What is being asked: A verbatim copy of the data is wanted, minus any picture in it.

Data:
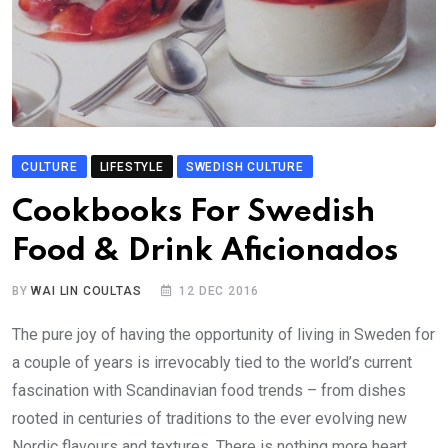
CULTURE
LIFESTYLE
SWEDISH CULTURE
Cookbooks For Swedish
Food & Drink Aficionados
BY
WAI LIN COULTAS
12 DEC 2016
The pure joy of having the opportunity of living in Sweden for
a couple of years is irrevocably tied to the world’s current
fascination with Scandinavian food trends – from dishes
rooted in centuries of traditions to the ever evolving new
Nordic flavours and textures. There is nothing more heart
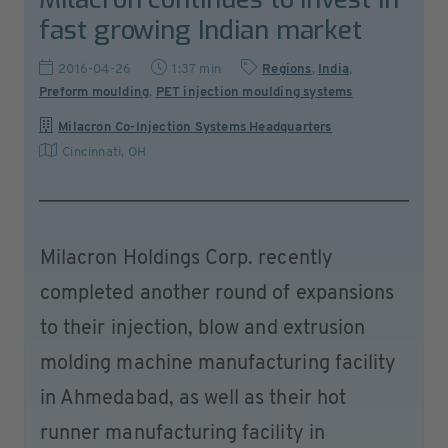
fast growing Indian market
2016-04-26
1:37 min
Regions
,
India
,
Preform moulding
,
PET injection moulding systems
Milacron Co-Injection Systems Headquarters
Cincinnati, OH
Milacron Holdings Corp. recently
completed another round of expansions
to their injection, blow and extrusion
molding machine manufacturing facility
in Ahmedabad, as well as their hot
runner manufacturing facility in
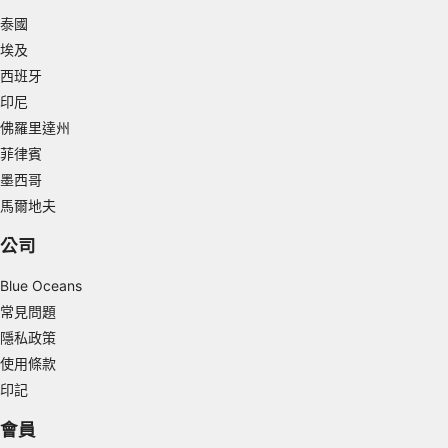
泰國
Measure advertising performance
埃及
Measure content performance
西班牙
印尼
Understand audiences through statistics or
combinations of data from different sources
佛羅里達州
菲律賓
Develop and improve services
墨西哥
馬爾地夫
Use limited data to select content
IAB Special Features:
公司
Use precise geolocation data
Blue Oceans
常見問題
Identify devices based on information
actively requested
隱私政策
使用條款
Non-IAB processing purposes:
印記
Necessary
會員
Performance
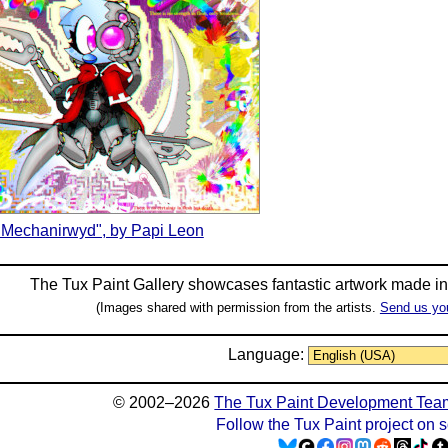
"Mechanirwyd", by Papi Leon
The Tux Paint Gallery showcases fantastic artwork made i
(Images shared with permission from the artists.
Send us yo
Language:
© 2002–2026
The Tux Paint Development Tea
Follow the Tux Paint project on 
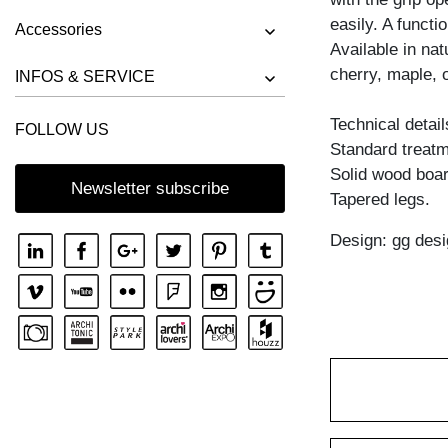
BENCH RIVANO
easily. A functi
Accessories
BENCH SAGA
Available in na
cherry, maple, 
BENCH SENA
INFOS & SERVICE
BENCH SENA RL
Technical detail
FOLLOW US
BENCH TAURUS 3
Standard treatme
BENCH TAURUS 4 B11X11
Solid wood boar
Newsletter subscribe
Tapered legs.
BENCH UNA
Design: gg desi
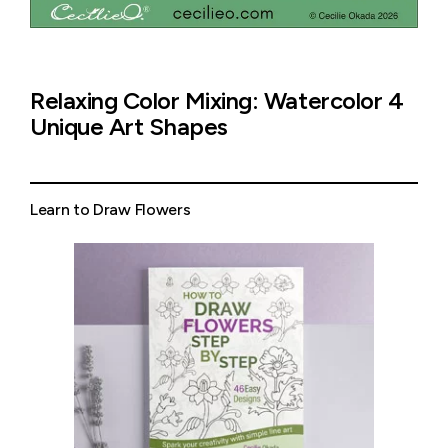
Relaxing Color Mixing: Watercolor 4
Unique Art Shapes
Learn to Draw Flowers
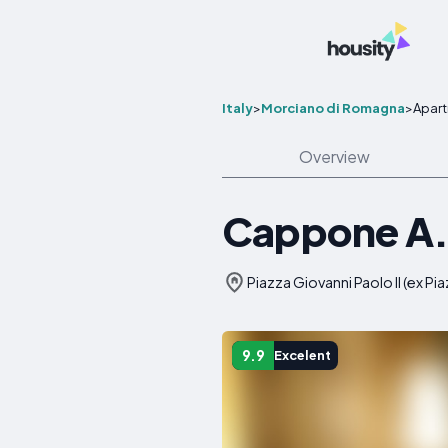
Italy
>
Morciano di Romagna
>
Apar
Overview
Cappone A.
Piazza Giovanni Paolo II (ex Pi
9.9
Excelent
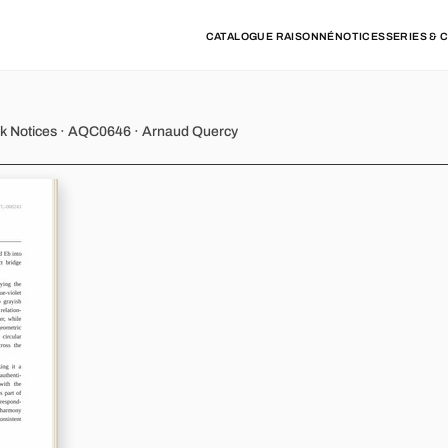
CATALOGUE RAISONNÉ
NOTICES
SERIES & 
y - Variation 2
rk Notices · AQC0646 · Arnaud Quercy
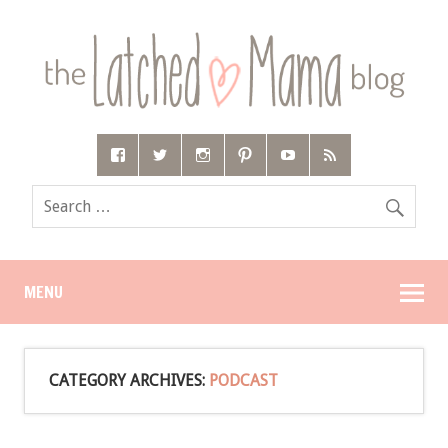
MENU
CATEGORY ARCHIVES:
PODCAST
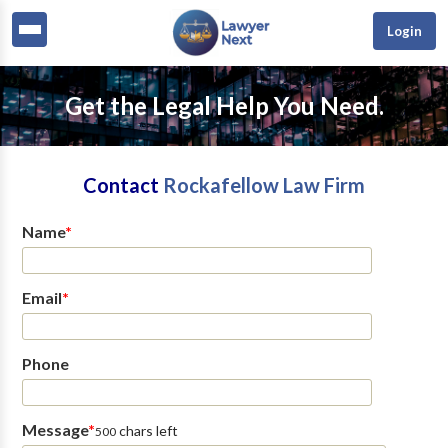
Login
Get the Legal Help You Need.
Contact
Rockafellow Law Firm
Name
*
Email
*
Phone
Message
*
chars left
500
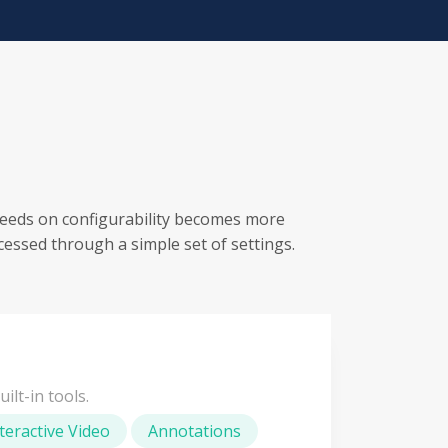
eeds on configurability becomes more
cessed through a simple set of settings.
ilt-in tools.
teractive Video
Annotations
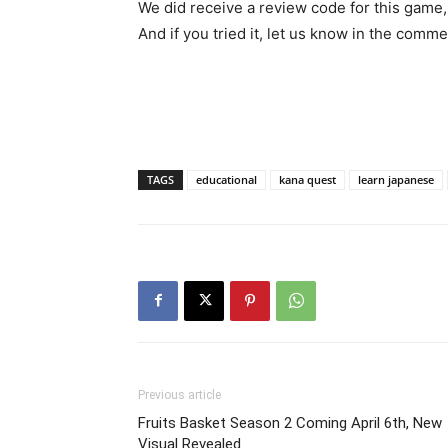
We did receive a review code for this game,
And if you tried it, let us know in the comme
TAGS
educational
kana quest
learn japanese
Previous article
Fruits Basket Season 2 Coming April 6th, New
Visual Revealed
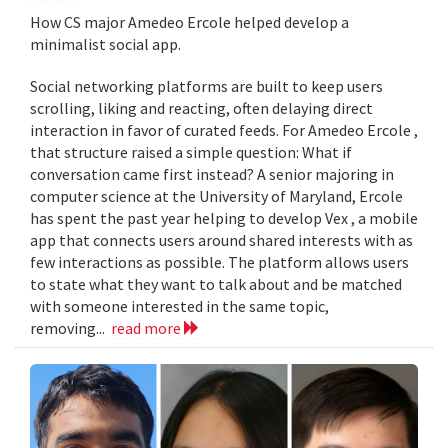
How CS major Amedeo Ercole helped develop a
minimalist social app.
Social networking platforms are built to keep users
scrolling, liking and reacting, often delaying direct
interaction in favor of curated feeds. For Amedeo Ercole ,
that structure raised a simple question: What if
conversation came first instead? A senior majoring in
computer science at the University of Maryland, Ercole
has spent the past year helping to develop Vex , a mobile
app that connects users around shared interests with as
few interactions as possible. The platform allows users
to state what they want to talk about and be matched
with someone interested in the same topic,
removing...
read more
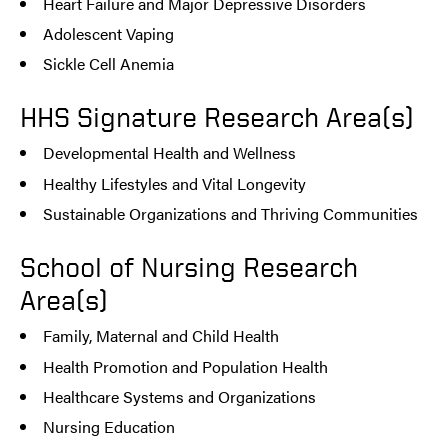
Heart Failure and Major Depressive Disorders
Adolescent Vaping
Sickle Cell Anemia
HHS Signature Research Area(s)
Developmental Health and Wellness
Healthy Lifestyles and Vital Longevity
Sustainable Organizations and Thriving Communities
School of Nursing Research
Area(s)
Family, Maternal and Child Health
Health Promotion and Population Health
Healthcare Systems and Organizations
Nursing Education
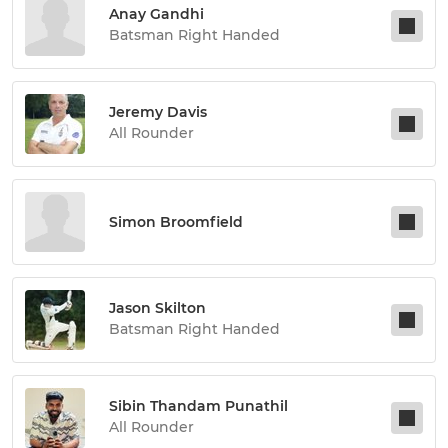
Anay Gandhi
Batsman Right Handed
Jeremy Davis
All Rounder
Simon Broomfield
Jason Skilton
Batsman Right Handed
Sibin Thandam Punathil
All Rounder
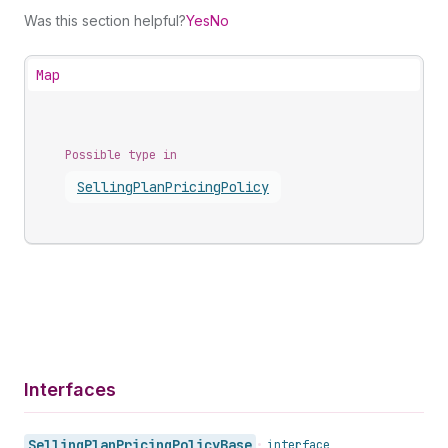
Was this section helpful?
Yes
No
Map
Possible type in
Selling
Plan
Pricing
Policy
Interfaces
Selling
Plan
Pricing
Policy
Base
•
interface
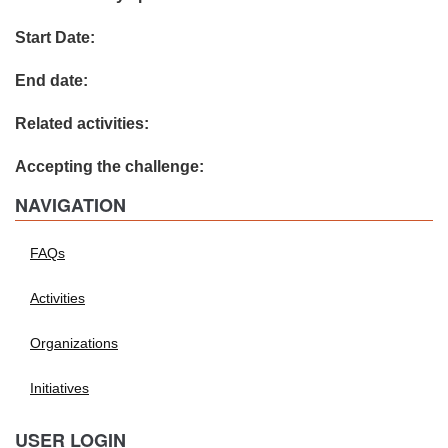
Start Date:
End date:
Related activities:
Accepting the challenge:
NAVIGATION
FAQs
Activities
Organizations
Initiatives
USER LOGIN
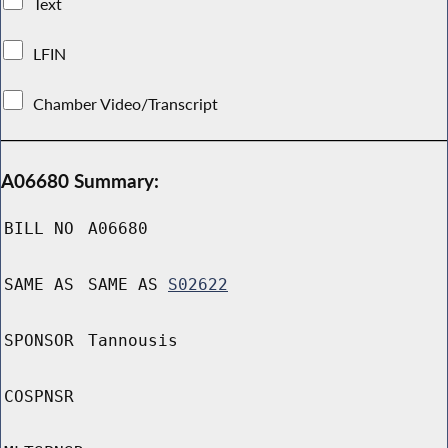
Text
LFIN
Chamber Video/Transcript
A06680 Summary:
BILL NO
A06680
SAME AS
SAME AS
S02622
SPONSOR
Tannousis
COSPNSR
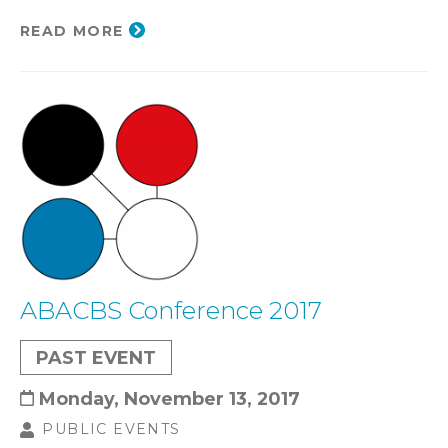
READ MORE
ABACBS Conference 2017
PAST EVENT
Monday, November 13, 2017
PUBLIC EVENTS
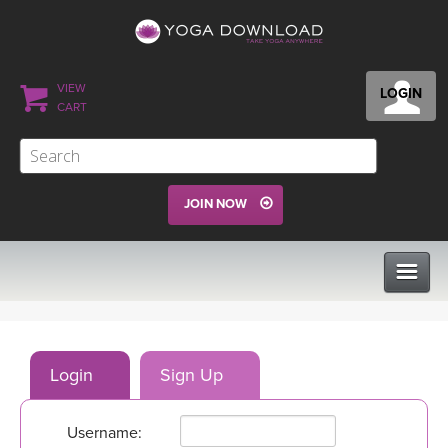
VIEW
LOGIN
CART
JOIN NOW
CLASSES
Login
Sign Up
PROGRAMS
Username:
VIEW ALL CLASSES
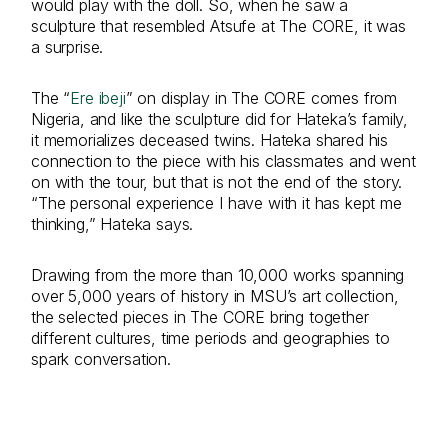
would play with the doll. So, when he saw a
sculpture that resembled Atsufe at The CORE, it was
a surprise.
The “
Ere ibeji
” on display in The CORE comes from
Nigeria, and like the sculpture did for Hateka’s family,
it memorializes deceased twins. Hateka shared his
connection to the piece with his classmates and went
on with the tour, but that is not the end of the story.
“The personal experience I have with it has kept me
thinking,” Hateka says.
Drawing from the more than 10,000 works spanning
over 5,000 years of history in MSU’s art collection,
the selected pieces in The CORE bring together
different cultures, time periods and geographies to
spark conversation.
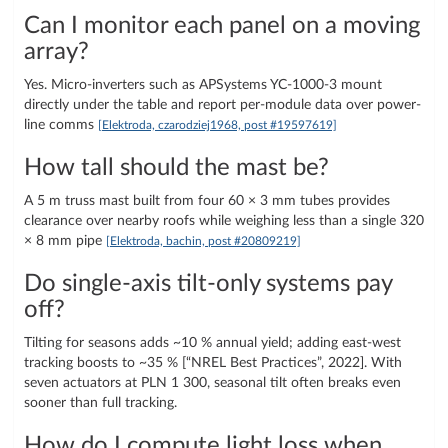
Can I monitor each panel on a moving
array?
Yes. Micro-inverters such as APSystems YC-1000-3 mount
directly under the table and report per-module data over power-
line comms
[Elektroda, czarodziej1968, post #19597619]
How tall should the mast be?
A 5 m truss mast built from four 60 × 3 mm tubes provides
clearance over nearby roofs while weighing less than a single 320
× 8 mm pipe
[Elektroda, bachin, post #20809219]
Do single-axis tilt-only systems pay
off?
Tilting for seasons adds ~10 % annual yield; adding east-west
tracking boosts to ~35 % [“NREL Best Practices”, 2022]. With
seven actuators at PLN 1 300, seasonal tilt often breaks even
sooner than full tracking.
How do I compute light loss when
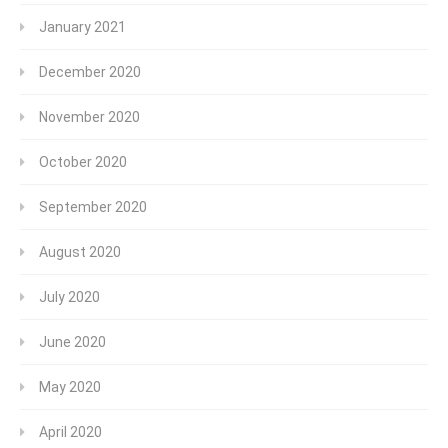
January 2021
December 2020
November 2020
October 2020
September 2020
August 2020
July 2020
June 2020
May 2020
April 2020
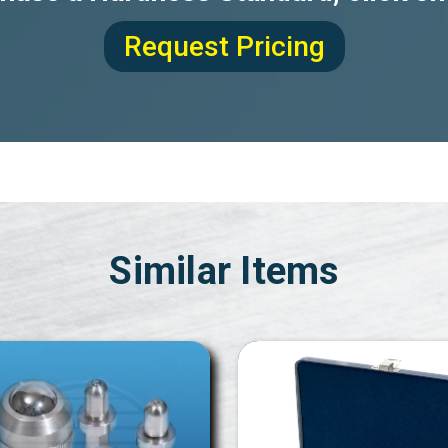
Request Pricing
Similar Items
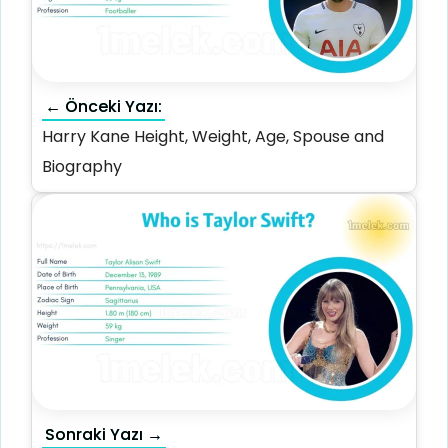
← Önceki Yazı:
Harry Kane Height, Weight, Age, Spouse and
Biography
Sonraki Yazı →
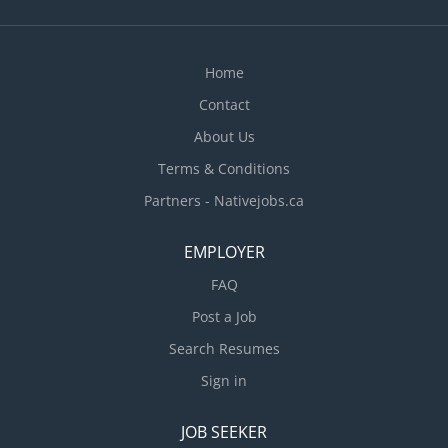
Home
Contact
About Us
Terms & Conditions
Partners - Nativejobs.ca
EMPLOYER
FAQ
Post a Job
Search Resumes
Sign in
JOB SEEKER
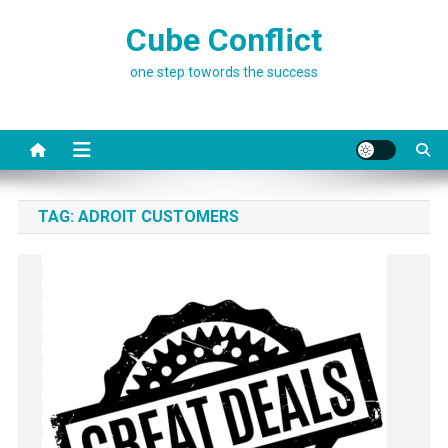
Skip
Cube Conflict
to
content
one step towords the success
TAG:
ADROIT CUSTOMERS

Task solution:
CULTURE
LIFESTYLE
SWEDISH CULTURE
Cookbooks For Swedish
Food & Drink Aficionados
BY
WAI LIN COULTAS
12 DEC 2016
The pure joy of having the opportunity of living in Sweden for
a couple of years is irrevocably tied to the world’s current
fascination with Scandinavian food trends – from dishes
rooted in centuries of traditions to the ever evolving new
Nordic flavours and textures. There is nothing more heart
fast growing Indian market
2016-04-26
1:37 min
Regions
,
India
,
Preform moulding
,
PET injection moulding systems
Milacron Co-Injection Systems Headquarters
Cincinnati, OH
Milacron Holdings Corp. recently
completed another round of expansions
to their injection, blow and extrusion
molding machine manufacturing facility
in Ahmedabad, as well as their hot
runner manufacturing facility in
泰國
Measure advertising performance
埃及
Measure content performance
西班牙
印尼
Understand audiences through statistics or
combinations of data from different sources
佛羅里達州
菲律賓
Develop and improve services
墨西哥
馬爾地夫
Use limited data to select content
IAB Special Features:
公司
Use precise geolocation data
Blue Oceans
常見問題
Identify devices based on information
actively requested
隱私政策
使用條款
Non-IAB processing purposes:
印記
Necessary
會員
Performance
"Mechanirwyd", by Papi Leon
The Tux Paint Gallery showcases fantastic artwork made i
(Images shared with permission from the artists.
Send us yo
Language:
© 2002–2026
The Tux Paint Development Tea
Follow the Tux Paint project on 
BENCH RIVANO
easily. A functi
Accessories
BENCH SAGA
Available in na
cherry, maple, 
BENCH SENA
INFOS & SERVICE
BENCH SENA RL
Technical detail
FOLLOW US
BENCH TAURUS 3
Standard treatme
BENCH TAURUS 4 B11X11
Solid wood boar
Newsletter subscribe
Tapered legs.
BENCH UNA
Design: gg desi
Relaxing Color Mixing: Watercolor 4
Unique Art Shapes
Learn to Draw Flowers
Italy
>
Morciano di Romagna
>
Apar
Overview
Cappone A.
Piazza Giovanni Paolo II (ex Pi
9.9
Excelent
CATALOGUE RAISONNÉ
NOTICES
SERIES & 
y - Variation 2
rk Notices · AQC0646 · Arnaud Quercy
MENU
CATEGORY ARCHIVES:
PODCAST
Login
Get the Legal Help You Need.
Contact
Rockafellow Law Firm
Name
*
Email
*
Phone
Message
*
chars left
500
eeds on configurability becomes more
cessed through a simple set of settings.
ilt-in tools.
teractive Video
Annotations
We did receive a review code for this game,
And if you tried it, let us know in the comme
TAGS
educational
kana quest
learn japanese
Previous article
Fruits Basket Season 2 Coming April 6th, New
Visual Revealed
How CS major Amedeo Ercole helped develop a
minimalist social app.
Social networking platforms are built to keep users
scrolling, liking and reacting, often delaying direct
interaction in favor of curated feeds. For Amedeo Ercole ,
that structure raised a simple question: What if
conversation came first instead? A senior majoring in
computer science at the University of Maryland, Ercole
has spent the past year helping to develop Vex , a mobile
app that connects users around shared interests with as
few interactions as possible. The platform allows users
to state what they want to talk about and be matched
with someone interested in the same topic,
removing...
read more
Heart Failure and Major Depressive Disorders
Adolescent Vaping
Sickle Cell Anemia
HHS Signature Research Area(s)
Developmental Health and Wellness
Healthy Lifestyles and Vital Longevity
Sustainable Organizations and Thriving Communities
School of Nursing Research
Area(s)
Family, Maternal and Child Health
Health Promotion and Population Health
Healthcare Systems and Organizations
Nursing Education
Anay Gandhi
Batsman Right Handed
Jeremy Davis
All Rounder
Simon Broomfield
Jason Skilton
Batsman Right Handed
Sibin Thandam Punathil
All Rounder
Was this section helpful?
Yes
No
Map
Possible type in
Selling
Plan
Pricing
Policy
Interfaces
Selling
Plan
Pricing
Policy
Base
•
interface
Start Date:
End date:
Related activities:
Accepting the challenge:
NAVIGATION
FAQs
Activities
Organizations
Initiatives
USER LOGIN
Text
LFIN
Chamber Video/Transcript
A06680 Summary:
BILL NO
A06680
SAME AS
SAME AS
S02622
SPONSOR
Tannousis
COSPNSR
READ MORE
ABACBS Conference 2017
PAST EVENT
Monday, November 13, 2017
PUBLIC EVENTS
VIEW
LOGIN
CART
JOIN NOW
CLASSES
Login
Sign Up
PROGRAMS
Username:
VIEW ALL CLASSES
would play with the doll. So, when he saw a
sculpture that resembled Atsufe at The CORE, it was
a surprise.
The “
Ere ibeji
” on display in The CORE comes from
Nigeria, and like the sculpture did for Hateka’s family,
it memorializes deceased twins. Hateka shared his
connection to the piece with his classmates and went
on with the tour, but that is not the end of the story.
“The personal experience I have with it has kept me
thinking,” Hateka says.
Drawing from the more than 10,000 works spanning
over 5,000 years of history in MSU’s art collection,
the selected pieces in The CORE bring together
different cultures, time periods and geographies to
spark conversation.
Can I monitor each panel on a moving
array?
Yes. Micro-inverters such as APSystems YC-1000-3 mount
directly under the table and report per-module data over power-
line comms
[Elektroda, czarodziej1968, post #19597619]
How tall should the mast be?
A 5 m truss mast built from four 60 × 3 mm tubes provides
clearance over nearby roofs while weighing less than a single 320
× 8 mm pipe
[Elektroda, bachin, post #20809219]
Do single-axis tilt-only systems pay
off?
Tilting for seasons adds ~10 % annual yield; adding east-west
tracking boosts to ~35 % [“NREL Best Practices”, 2022]. With
seven actuators at PLN 1 300, seasonal tilt often breaks even
sooner than full tracking.
How do I compute light loss when
January 2021
December 2020
November 2020
October 2020
September 2020
August 2020
July 2020
June 2020
May 2020
April 2020
Request Pricing
Similar Items
← Önceki Yazı:
Harry Kane Height, Weight, Age, Spouse and
Biography
Sonraki Yazı →
Home
Contact
About Us
Terms & Conditions
Partners - Nativejobs.ca
EMPLOYER
FAQ
Post a Job
Search Resumes
Sign in
JOB SEEKER
Skip
Cube Conflict
to
content
one step towords the success
TAG:
ADROIT CUSTOMERS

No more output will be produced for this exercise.